While the label declined to reveal exactly how many wallets were sold, Radboy said it was “thousands and thousands.”
The wallets are made of leather and were offered in colors spanning from black to seafoam green — all priced at $144. The design is already being traded on resale site StockX, with some sellers requesting a minimum $1,500 to purchase.
The Telfar wallet’s success demonstrates how New York-based founder Telfar Clemens – he of Liberian descent who was raised in Lefrak City, Queens — continues to hold the attention of a highly invested and loyal community. Clemens, who celebrated his birthday on Monday, was unavailable for comment.
The brand’s covetable nature has only been boosted by its new wallets selling out so quickly. Soon after they were released at noon, Telfar was a hot topic on Twitter, where fans lamented how their carts suddenly ran dry in the middle of checking out. But unlike with other labels, Telfar fans are dedicated to the brand’s message of inclusivity and their gripes are also often followed by notes of adoration and support for Clemens’ success.
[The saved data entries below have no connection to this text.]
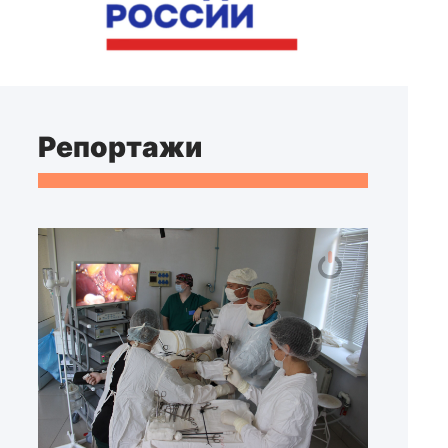
Репортажи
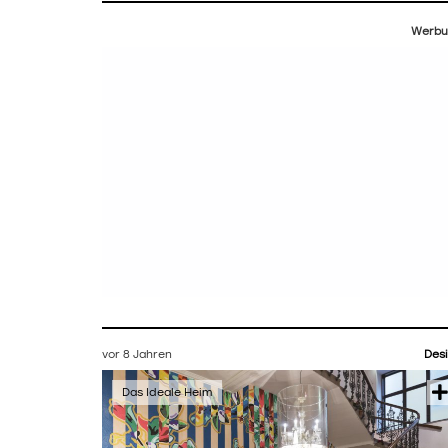
Werbu
vor 8 Jahren
Des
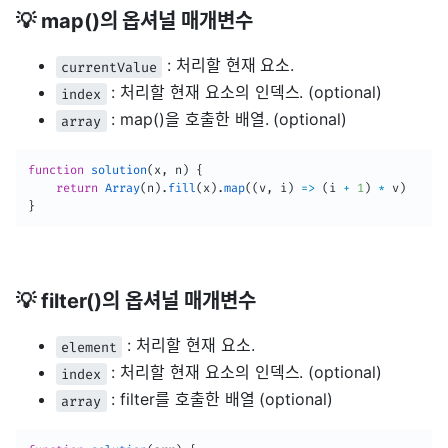
💡 map()의 옵셔널 매개변수
: 처리할 현재 요소.
currentValue
: 처리할 현재 요소의 인덱스. (optional)
index
: map()을 호출한 배열. (optional)
array
function
solution
(
x
,
 n
)
{
return
Array
(
n
)
.
fill
(
x
)
.
map
(
(
v
,
 i
)
=>
(
i 
+
1
)
*
 v
)
}
💡 filter()의 옵셔널 매개변수
: 처리할 현재 요소.
element
: 처리할 현재 요소의 인덱스. (optional)
index
: filter를 호출한 배열 (optional)
array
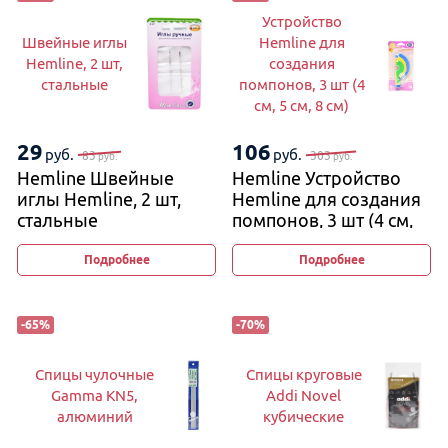
Устройство
Швейные иглы
Hemline для
Hemline, 2 шт,
создания
стальные
помпонов, 3 шт (4
см, 5 см, 8 см)
29
106
руб.
руб.
83
303
руб.
руб.
Hemline Швейные
Hemline Устройство
иглы Hemline, 2 шт,
Hemline для создания
стальные
помпонов, 3 шт (4 см,
5 см, 8 см)
Подробнее
Подробнее
-
65
%
-
70
%
Спицы чулочные
Спицы круговые
Gamma KN5,
Addi Novel
алюминий
кубические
At the launch of his Rainbow drop in Brooklyn Heights this past September, fans lined up for hours — and many of them said they were attending to support Clemens directly.
When asked how the label has maintained such a strong audience, even among fickle Millennials and Gen-Z shoppers, Radboy said: “We are the only brand of our scale that is Black-owned — like really Black-owned‚ no investors or entanglements — so our community is just us.
“I think people sense our freedom and how we got it — which really was not to break into the industry but to break out of it. So that’s not just a brand narrative — it’s just what we are for real and it shows in how we move. [We feel that] many brands have a made-up fantasy narrative that has nothing to do with their reality. So it’s hard to compare.”
Another key element of Telfar’s success is the label’s clever and uniquely New York social media campaigns — like the one released last week on Instagram to tease the wallets’ release. “We decided to do a series of CGI videos for this because wallets are small and we didn’t want them to compete with a human figure. We were thinking Skittles commercials — the wallets make you hungry,” said Radboy.
The creative said this is just a sign of what’s to follow in 2023 — with an increased focus on the brand’s ready-to-wear. “We have something new every month this year basically. Our big plans this year are for Telfar TV to launch original content and to do with the clothes what we have done with accessories. Telfar is not a bag company,” he said.